START RECORDS SHOWN

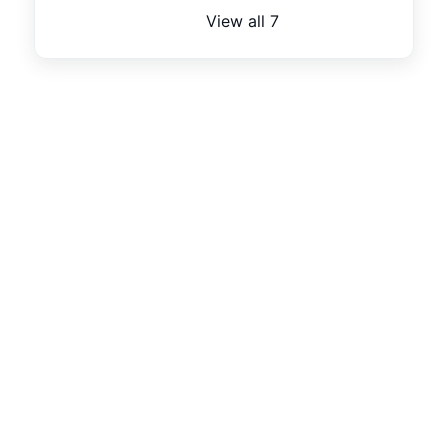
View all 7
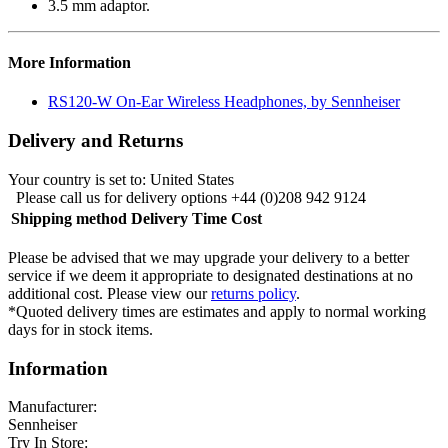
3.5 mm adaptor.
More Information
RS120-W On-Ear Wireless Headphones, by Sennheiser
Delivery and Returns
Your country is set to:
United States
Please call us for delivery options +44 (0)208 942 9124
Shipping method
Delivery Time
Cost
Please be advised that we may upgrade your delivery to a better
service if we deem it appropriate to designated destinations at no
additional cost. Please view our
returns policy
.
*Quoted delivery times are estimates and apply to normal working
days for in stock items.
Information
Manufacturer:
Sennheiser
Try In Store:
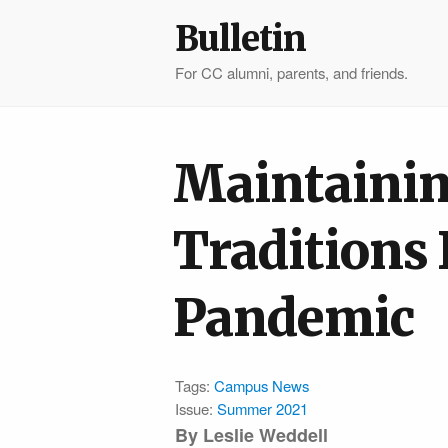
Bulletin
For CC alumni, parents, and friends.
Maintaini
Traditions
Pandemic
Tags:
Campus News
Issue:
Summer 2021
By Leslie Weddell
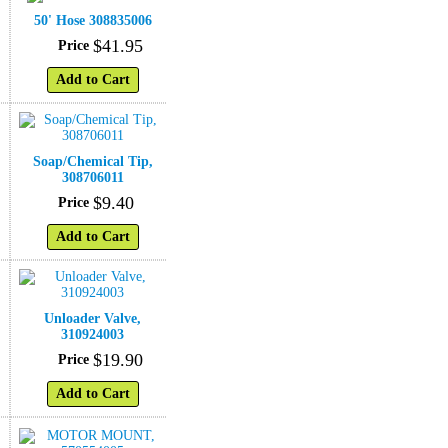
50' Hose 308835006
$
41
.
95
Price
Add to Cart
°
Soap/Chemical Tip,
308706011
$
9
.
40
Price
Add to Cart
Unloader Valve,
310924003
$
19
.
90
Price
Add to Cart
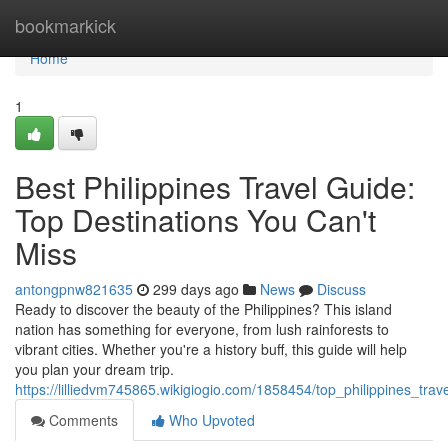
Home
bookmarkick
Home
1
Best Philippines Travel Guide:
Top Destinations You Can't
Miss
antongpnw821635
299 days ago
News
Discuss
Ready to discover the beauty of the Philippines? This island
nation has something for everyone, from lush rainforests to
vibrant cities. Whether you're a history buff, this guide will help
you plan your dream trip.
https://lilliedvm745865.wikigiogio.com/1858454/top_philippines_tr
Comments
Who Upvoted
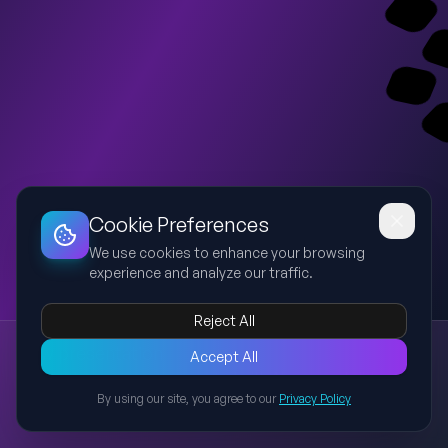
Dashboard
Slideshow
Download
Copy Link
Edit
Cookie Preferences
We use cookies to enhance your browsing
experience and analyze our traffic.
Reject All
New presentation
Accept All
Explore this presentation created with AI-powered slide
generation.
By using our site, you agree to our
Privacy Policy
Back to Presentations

END RECORDS SHOWN

__REQUIRED ACTION__
Would you retype the material exactly, omitting each picture?

__COMPLETED EXERCISE__
View all 7
3.5 mm adaptor.
More Information
RS120-W On-Ear Wireless Headphones, by Sennheiser
Delivery and Returns
Your country is set to:
United States
Please call us for delivery options +44 (0)208 942 9124
Shipping method
Delivery Time
Cost
Please be advised that we may upgrade your delivery to a better
service if we deem it appropriate to designated destinations at no
additional cost. Please view our
returns policy
.
*Quoted delivery times are estimates and apply to normal working
days for in stock items.
Information
Manufacturer:
Sennheiser
Try In Store:
Bulletin
For CC alumni, parents, and friends.
Maintaini
Traditions
Pandemic
Tags:
Campus News
Issue:
Summer 2021
By Leslie Weddell
50' Hose 308835006
$
41
.
95
Price
Add to Cart
°
Soap/Chemical Tip,
308706011
$
9
.
40
Price
Add to Cart
Unloader Valve,
310924003
$
19
.
90
Price
Add to Cart
Home
bookmarkick
Home
1
Best Philippines Travel Guide:
Top Destinations You Can't
Miss
antongpnw821635
299 days ago
News
Discuss
Ready to discover the beauty of the Philippines? This island
nation has something for everyone, from lush rainforests to
vibrant cities. Whether you're a history buff, this guide will help
you plan your dream trip.
https://lilliedvm745865.wikigiogio.com/1858454/top_philippines_tr
Comments
Who Upvoted
Dashboard
Slideshow
Download
Copy Link
Edit
Cookie Preferences
We use cookies to enhance your browsing
experience and analyze our traffic.
Reject All
New presentation
Accept All
Explore this presentation created with AI-powered slide
generation.
By using our site, you agree to our
Privacy Policy
Back to Presentations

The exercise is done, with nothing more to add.